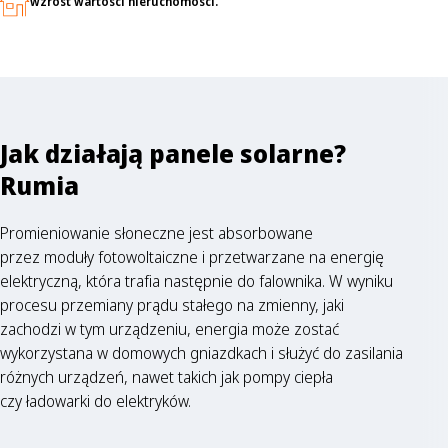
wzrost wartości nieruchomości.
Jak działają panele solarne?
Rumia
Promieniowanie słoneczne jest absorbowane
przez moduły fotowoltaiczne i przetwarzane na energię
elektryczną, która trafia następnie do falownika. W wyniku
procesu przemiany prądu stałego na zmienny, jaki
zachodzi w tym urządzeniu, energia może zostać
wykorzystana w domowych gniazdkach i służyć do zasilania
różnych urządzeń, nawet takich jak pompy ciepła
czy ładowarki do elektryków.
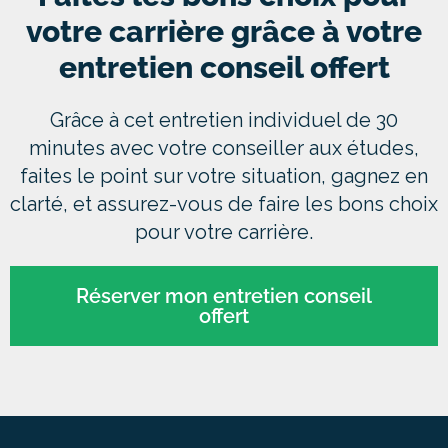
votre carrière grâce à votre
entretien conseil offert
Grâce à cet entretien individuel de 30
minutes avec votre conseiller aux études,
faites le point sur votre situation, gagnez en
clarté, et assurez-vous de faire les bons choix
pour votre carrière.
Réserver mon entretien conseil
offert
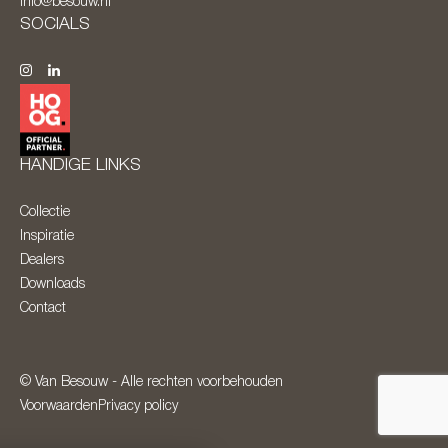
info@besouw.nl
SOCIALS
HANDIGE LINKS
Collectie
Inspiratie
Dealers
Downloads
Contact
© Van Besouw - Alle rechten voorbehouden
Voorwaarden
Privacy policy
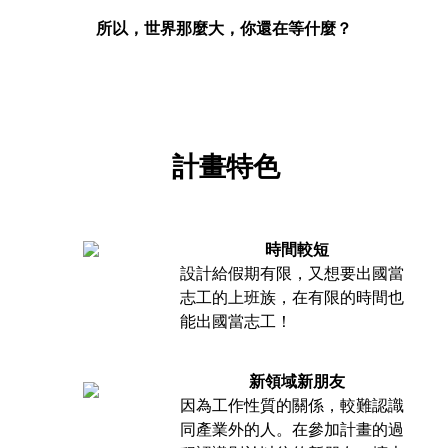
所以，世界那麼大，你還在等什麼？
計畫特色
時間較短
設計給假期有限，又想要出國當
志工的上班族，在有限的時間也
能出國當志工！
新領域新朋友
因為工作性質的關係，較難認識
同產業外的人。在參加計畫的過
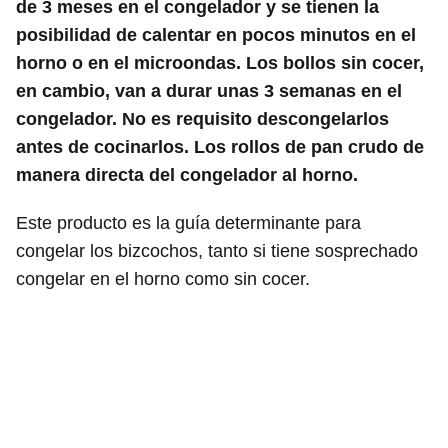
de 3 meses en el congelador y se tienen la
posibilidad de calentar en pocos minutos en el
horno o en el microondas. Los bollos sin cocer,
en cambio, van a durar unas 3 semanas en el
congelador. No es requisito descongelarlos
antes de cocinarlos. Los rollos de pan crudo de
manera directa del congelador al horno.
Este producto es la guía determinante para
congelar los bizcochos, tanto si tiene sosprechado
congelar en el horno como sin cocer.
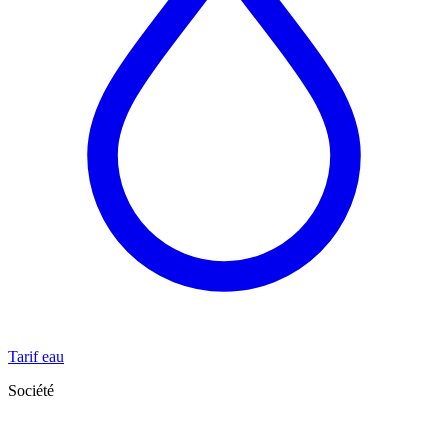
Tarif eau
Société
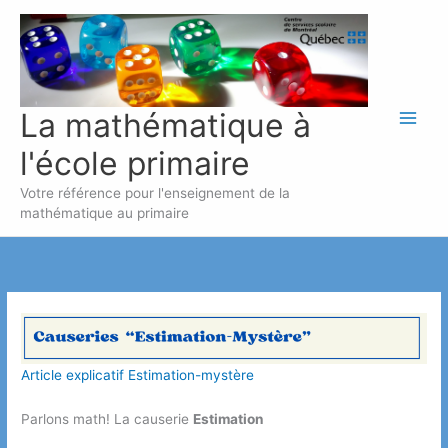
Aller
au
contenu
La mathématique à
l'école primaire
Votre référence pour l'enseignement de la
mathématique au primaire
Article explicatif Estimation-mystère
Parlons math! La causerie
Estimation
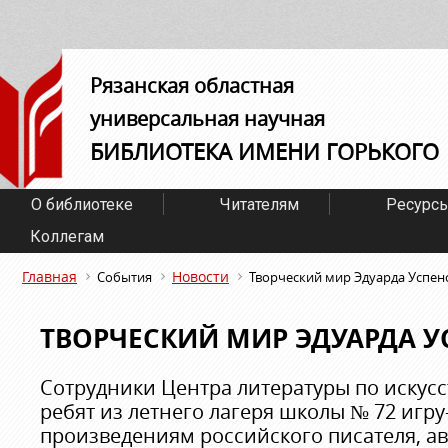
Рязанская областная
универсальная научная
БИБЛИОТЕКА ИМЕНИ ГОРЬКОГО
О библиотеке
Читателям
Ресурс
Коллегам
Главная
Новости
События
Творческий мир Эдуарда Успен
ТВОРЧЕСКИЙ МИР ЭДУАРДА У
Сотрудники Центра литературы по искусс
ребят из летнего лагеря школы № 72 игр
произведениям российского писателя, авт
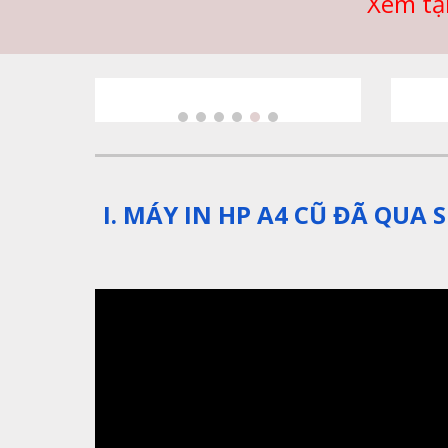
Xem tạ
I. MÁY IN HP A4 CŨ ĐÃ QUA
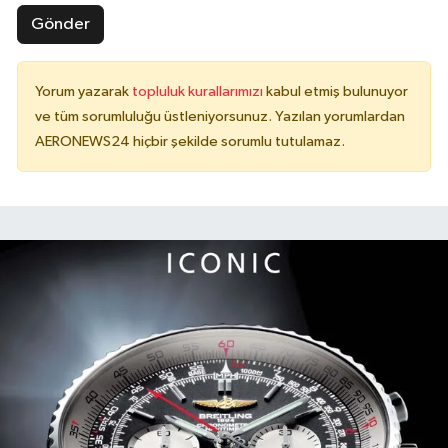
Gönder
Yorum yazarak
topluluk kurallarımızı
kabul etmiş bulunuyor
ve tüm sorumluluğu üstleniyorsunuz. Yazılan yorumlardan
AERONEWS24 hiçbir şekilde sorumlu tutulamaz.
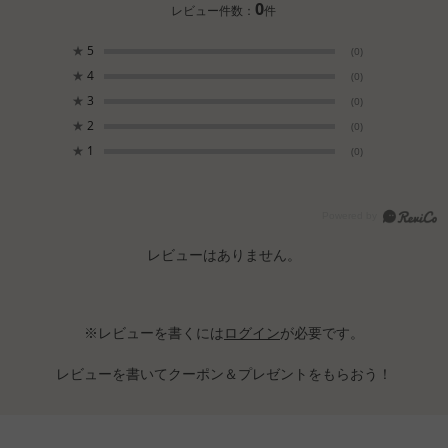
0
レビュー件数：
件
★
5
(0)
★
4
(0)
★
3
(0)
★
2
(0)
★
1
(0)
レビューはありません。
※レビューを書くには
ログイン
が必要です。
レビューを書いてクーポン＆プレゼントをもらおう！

* Exercise details
Look through the material above for "primaire" and copy the lines that have it.

* Result of the task
l'école primaire
mathématique au primaire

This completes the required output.